AIM OF THE TASK
Check every line below for the string "Output". Copy the ones that have it.

AVAILABLE DATA

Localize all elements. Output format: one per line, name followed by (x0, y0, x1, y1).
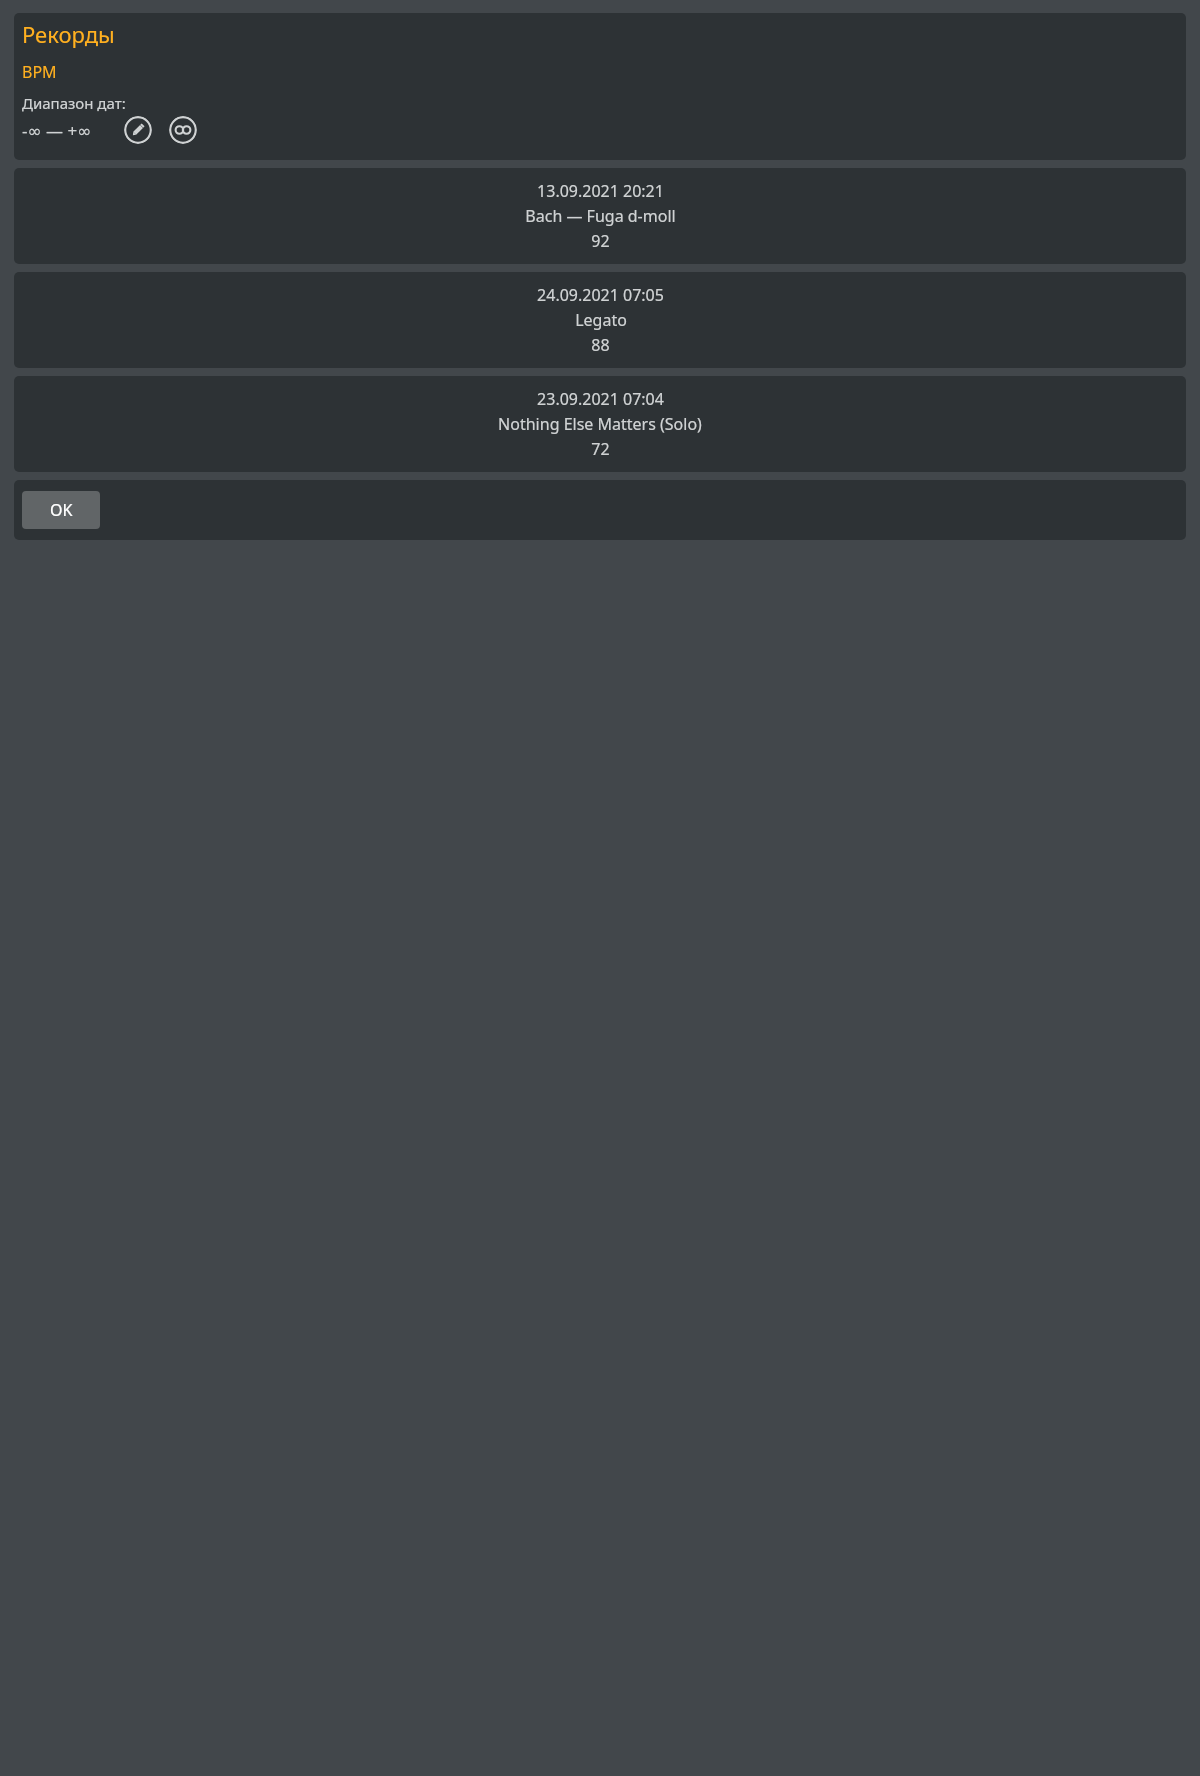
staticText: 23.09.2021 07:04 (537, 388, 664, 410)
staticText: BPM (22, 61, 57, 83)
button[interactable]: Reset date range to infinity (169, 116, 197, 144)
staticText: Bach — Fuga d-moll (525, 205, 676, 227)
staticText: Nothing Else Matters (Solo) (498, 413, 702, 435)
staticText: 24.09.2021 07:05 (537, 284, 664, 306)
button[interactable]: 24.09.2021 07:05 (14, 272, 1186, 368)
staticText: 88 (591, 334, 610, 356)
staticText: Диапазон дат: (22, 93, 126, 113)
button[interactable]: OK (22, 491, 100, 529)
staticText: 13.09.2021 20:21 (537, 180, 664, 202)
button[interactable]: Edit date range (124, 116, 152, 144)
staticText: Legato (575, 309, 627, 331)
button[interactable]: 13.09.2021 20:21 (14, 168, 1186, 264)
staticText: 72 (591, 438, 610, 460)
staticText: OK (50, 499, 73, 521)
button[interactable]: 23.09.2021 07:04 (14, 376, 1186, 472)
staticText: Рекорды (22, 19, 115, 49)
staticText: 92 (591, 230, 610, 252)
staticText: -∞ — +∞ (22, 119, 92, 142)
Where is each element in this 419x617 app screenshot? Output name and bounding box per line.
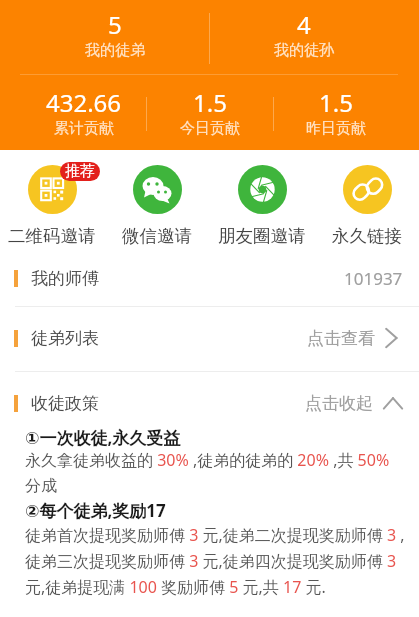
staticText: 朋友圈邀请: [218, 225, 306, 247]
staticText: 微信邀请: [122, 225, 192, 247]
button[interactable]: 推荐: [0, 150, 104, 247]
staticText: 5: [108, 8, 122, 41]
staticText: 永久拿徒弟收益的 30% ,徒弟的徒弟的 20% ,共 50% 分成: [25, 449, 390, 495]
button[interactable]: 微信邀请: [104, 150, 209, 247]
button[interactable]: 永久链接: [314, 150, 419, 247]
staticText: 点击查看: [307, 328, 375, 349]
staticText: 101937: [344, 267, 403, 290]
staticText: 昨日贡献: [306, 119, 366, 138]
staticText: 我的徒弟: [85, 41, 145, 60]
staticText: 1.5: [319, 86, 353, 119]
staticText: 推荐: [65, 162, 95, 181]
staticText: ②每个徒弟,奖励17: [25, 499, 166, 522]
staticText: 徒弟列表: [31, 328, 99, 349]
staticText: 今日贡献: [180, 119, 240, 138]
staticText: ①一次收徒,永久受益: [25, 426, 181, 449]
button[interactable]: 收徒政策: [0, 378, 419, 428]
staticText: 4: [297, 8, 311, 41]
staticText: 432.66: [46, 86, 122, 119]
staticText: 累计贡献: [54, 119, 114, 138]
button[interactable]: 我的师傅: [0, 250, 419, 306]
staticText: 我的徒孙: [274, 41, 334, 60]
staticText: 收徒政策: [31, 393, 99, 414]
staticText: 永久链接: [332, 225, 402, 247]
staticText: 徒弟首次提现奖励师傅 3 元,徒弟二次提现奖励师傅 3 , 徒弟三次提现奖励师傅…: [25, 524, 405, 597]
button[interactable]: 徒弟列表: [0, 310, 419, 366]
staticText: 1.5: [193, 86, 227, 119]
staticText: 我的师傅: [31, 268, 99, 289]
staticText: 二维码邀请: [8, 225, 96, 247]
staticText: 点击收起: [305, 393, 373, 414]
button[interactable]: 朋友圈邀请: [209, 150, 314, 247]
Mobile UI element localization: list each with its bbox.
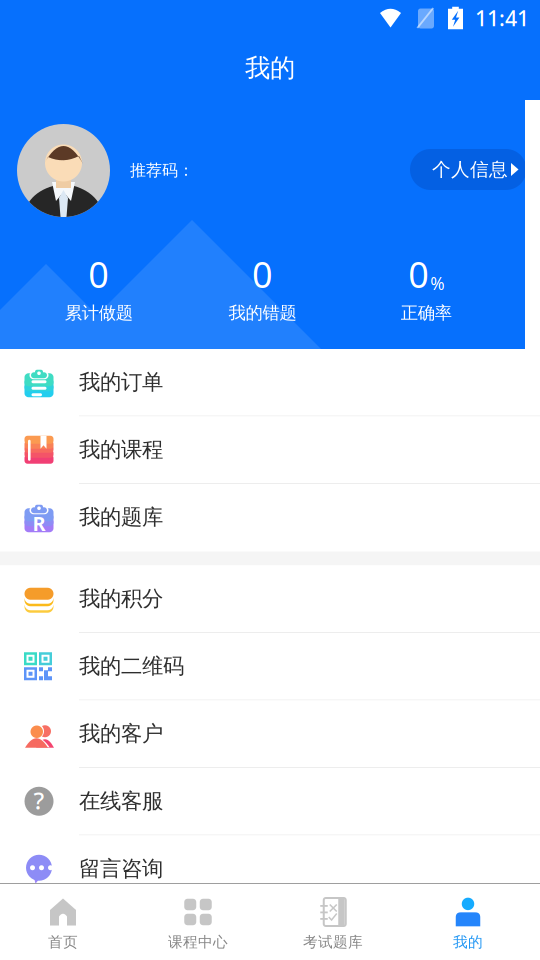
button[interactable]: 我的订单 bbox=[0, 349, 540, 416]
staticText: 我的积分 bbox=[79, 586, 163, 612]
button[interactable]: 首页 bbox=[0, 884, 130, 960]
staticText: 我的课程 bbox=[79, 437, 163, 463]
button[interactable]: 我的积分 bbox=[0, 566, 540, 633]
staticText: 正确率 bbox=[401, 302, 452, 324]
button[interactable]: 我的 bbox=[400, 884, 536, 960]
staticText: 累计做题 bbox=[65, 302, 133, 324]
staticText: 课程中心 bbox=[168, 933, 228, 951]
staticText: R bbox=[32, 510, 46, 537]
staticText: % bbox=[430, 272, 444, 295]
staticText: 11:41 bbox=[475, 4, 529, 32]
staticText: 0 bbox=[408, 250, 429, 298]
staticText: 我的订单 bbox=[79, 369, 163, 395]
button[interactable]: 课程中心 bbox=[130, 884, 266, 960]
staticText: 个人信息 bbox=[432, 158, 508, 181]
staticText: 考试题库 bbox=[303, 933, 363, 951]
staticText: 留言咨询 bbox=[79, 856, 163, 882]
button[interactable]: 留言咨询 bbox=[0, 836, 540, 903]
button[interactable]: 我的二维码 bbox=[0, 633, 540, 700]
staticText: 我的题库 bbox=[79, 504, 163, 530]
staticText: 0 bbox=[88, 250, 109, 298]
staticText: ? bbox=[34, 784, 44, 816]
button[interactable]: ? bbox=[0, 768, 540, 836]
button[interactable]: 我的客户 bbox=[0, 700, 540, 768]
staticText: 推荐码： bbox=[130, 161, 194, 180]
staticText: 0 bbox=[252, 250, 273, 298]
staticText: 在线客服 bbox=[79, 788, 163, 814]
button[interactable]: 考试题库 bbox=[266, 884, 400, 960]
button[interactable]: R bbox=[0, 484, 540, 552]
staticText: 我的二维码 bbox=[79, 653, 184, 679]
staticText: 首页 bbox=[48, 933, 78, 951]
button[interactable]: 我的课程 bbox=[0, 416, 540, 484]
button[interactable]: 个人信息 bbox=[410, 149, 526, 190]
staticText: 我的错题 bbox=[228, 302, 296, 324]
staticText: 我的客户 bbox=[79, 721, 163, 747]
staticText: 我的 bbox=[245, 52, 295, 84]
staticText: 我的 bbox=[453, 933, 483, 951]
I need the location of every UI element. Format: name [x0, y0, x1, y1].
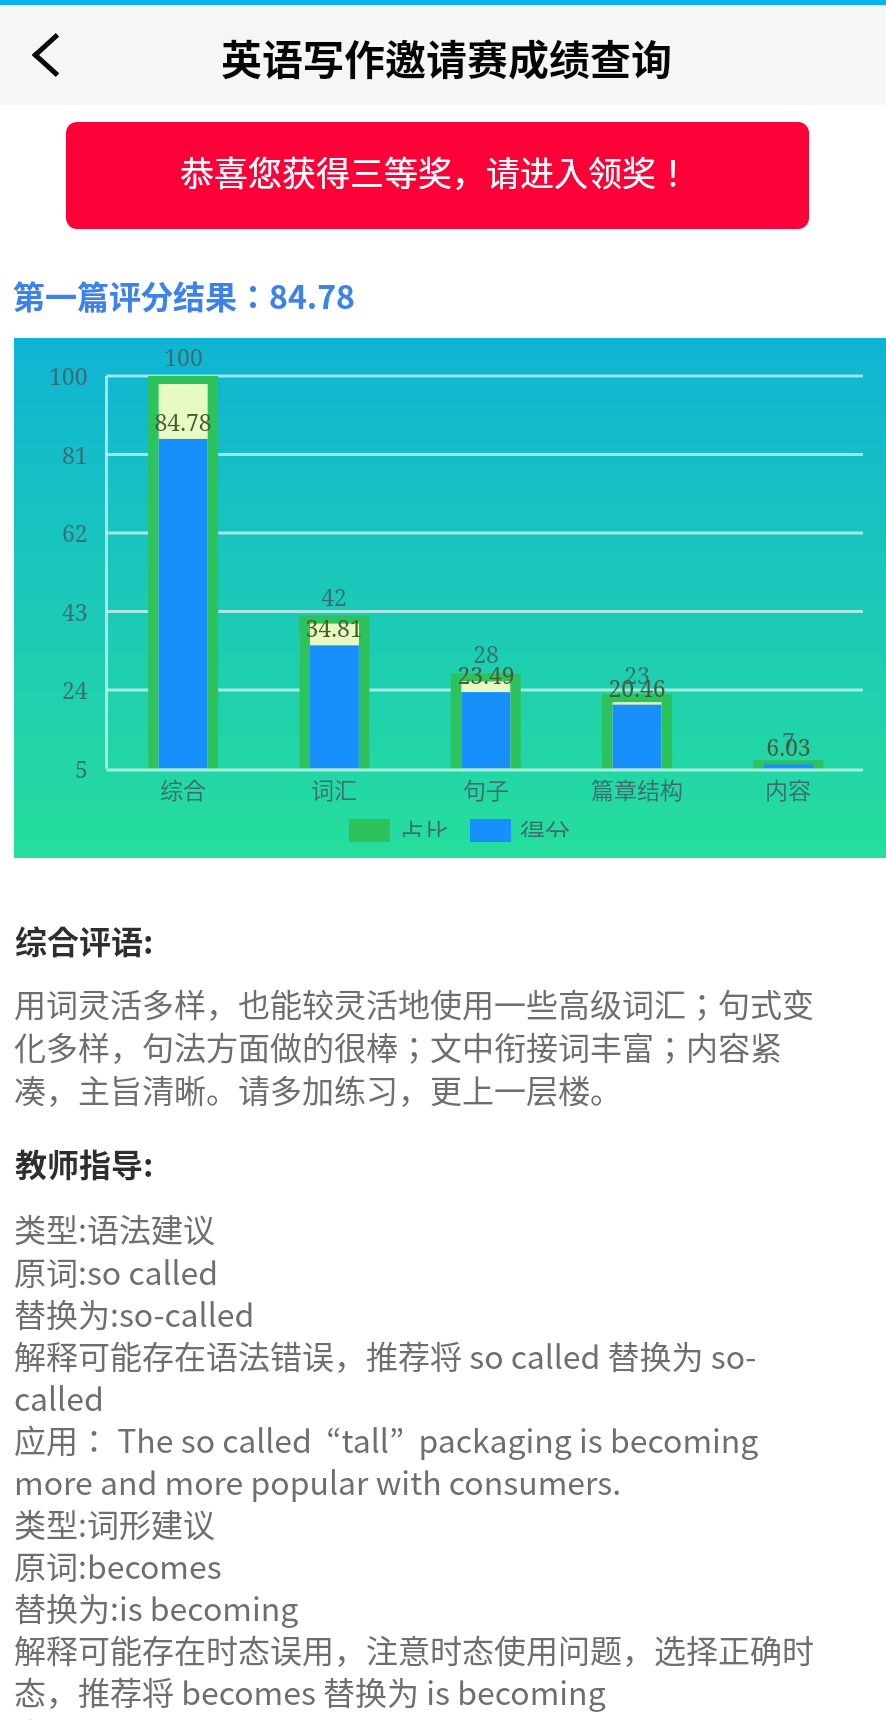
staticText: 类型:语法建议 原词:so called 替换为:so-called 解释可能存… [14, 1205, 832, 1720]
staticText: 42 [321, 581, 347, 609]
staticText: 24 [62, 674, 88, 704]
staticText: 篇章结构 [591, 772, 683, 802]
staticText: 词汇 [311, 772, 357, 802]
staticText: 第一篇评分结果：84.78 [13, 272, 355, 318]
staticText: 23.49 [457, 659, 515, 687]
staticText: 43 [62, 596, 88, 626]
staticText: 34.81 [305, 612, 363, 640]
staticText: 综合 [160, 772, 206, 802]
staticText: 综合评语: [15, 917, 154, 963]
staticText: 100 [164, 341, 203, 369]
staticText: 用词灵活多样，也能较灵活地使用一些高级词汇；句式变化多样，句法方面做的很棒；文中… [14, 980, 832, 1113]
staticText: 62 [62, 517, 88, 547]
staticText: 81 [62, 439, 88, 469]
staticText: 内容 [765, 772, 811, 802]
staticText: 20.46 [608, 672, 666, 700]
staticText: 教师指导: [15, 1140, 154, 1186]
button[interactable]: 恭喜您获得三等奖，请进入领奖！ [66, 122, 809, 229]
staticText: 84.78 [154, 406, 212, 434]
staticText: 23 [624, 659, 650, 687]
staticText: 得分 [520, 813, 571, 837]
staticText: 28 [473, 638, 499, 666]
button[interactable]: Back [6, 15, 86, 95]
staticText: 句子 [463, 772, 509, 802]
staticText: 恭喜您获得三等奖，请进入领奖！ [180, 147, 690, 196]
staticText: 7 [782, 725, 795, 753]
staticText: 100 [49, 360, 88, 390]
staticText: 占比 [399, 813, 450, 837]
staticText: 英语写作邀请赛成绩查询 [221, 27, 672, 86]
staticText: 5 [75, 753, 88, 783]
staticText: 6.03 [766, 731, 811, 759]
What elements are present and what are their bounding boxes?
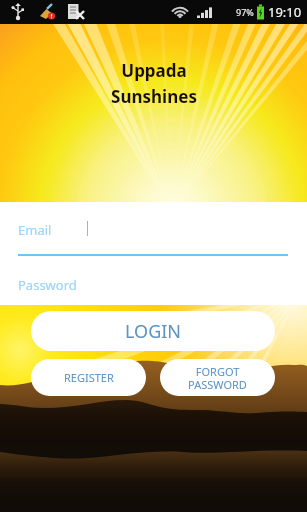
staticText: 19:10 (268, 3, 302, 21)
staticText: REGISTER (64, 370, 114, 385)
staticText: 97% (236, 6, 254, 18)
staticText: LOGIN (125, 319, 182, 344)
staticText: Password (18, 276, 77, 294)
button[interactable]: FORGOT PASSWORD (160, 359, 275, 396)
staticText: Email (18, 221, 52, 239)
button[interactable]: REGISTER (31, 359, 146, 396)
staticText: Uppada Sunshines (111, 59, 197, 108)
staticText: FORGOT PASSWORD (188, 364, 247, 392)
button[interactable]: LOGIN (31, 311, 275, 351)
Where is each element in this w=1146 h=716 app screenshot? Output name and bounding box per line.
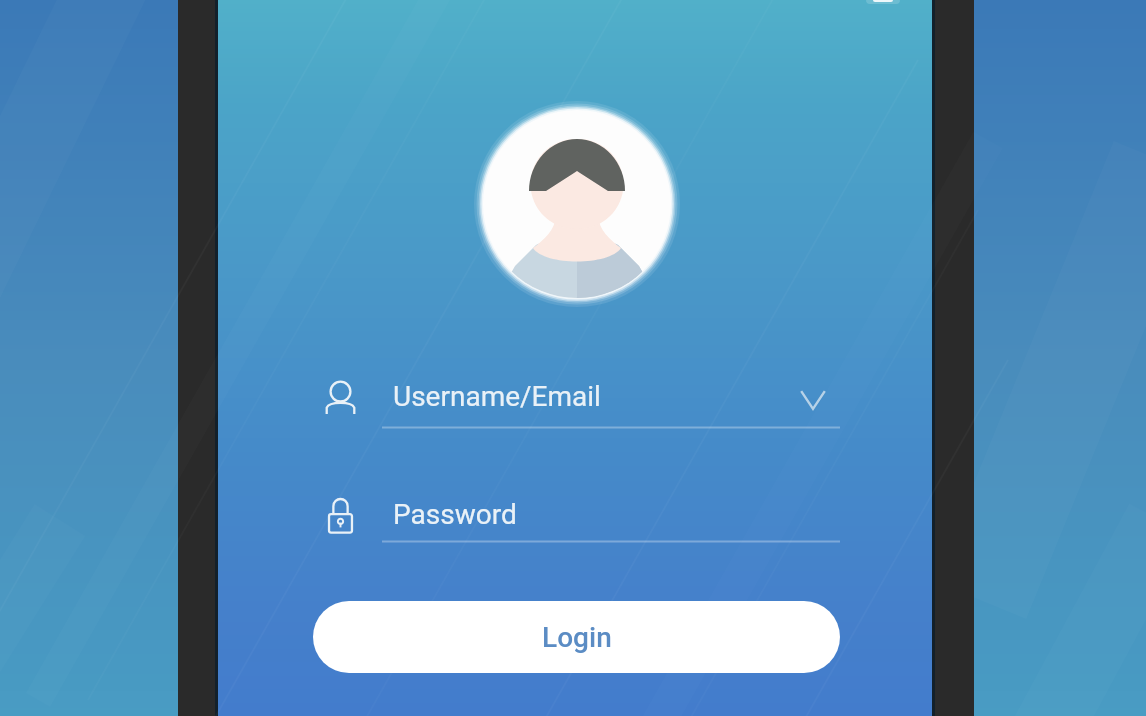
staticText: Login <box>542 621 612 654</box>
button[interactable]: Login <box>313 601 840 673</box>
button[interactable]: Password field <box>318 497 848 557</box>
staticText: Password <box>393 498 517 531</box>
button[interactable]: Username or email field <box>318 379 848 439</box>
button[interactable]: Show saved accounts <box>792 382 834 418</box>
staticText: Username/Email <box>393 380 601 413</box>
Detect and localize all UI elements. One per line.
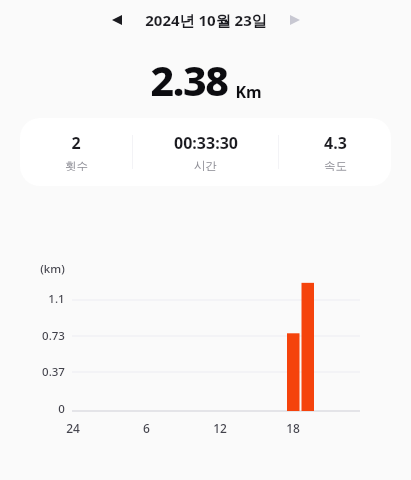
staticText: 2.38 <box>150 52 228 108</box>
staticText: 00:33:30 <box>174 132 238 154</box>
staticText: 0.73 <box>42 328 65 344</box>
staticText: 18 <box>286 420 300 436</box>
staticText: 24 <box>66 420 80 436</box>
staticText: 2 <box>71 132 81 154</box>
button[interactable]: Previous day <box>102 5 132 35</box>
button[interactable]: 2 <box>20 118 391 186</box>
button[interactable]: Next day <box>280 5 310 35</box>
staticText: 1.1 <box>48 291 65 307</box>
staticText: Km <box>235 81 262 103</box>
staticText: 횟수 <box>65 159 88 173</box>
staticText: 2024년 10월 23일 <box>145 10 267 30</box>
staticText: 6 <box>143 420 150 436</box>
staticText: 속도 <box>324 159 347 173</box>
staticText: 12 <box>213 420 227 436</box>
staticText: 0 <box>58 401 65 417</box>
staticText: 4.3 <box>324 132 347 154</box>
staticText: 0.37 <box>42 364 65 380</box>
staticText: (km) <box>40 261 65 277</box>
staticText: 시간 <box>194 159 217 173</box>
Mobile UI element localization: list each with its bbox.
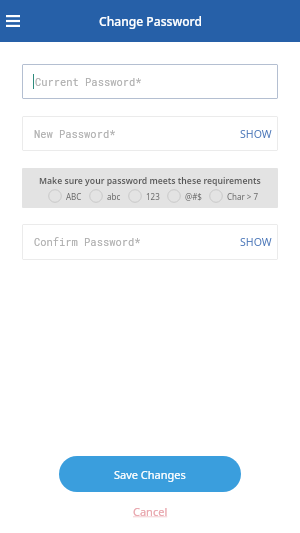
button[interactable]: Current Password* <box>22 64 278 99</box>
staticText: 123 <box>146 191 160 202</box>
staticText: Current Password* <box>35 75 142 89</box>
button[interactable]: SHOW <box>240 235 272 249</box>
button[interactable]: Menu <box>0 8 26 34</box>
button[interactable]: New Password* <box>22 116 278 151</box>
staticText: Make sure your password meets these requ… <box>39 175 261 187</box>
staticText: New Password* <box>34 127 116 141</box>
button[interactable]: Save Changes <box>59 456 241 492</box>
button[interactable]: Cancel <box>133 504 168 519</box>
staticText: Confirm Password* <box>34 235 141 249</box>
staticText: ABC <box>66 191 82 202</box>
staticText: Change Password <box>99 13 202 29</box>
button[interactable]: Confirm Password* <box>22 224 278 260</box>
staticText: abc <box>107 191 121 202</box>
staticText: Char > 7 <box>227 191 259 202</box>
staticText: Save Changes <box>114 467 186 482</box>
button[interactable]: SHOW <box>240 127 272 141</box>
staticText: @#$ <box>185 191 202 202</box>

WRITTEN SOLUTION
Localize all elements. Output format: one per line, name followed by (x0, y0, x1, y1).
Where is each element in this 419x617 app screenshot? Output name and bounding box per line.
Where is each element in this w=1146 h=716 app screenshot? Output name and bounding box per line.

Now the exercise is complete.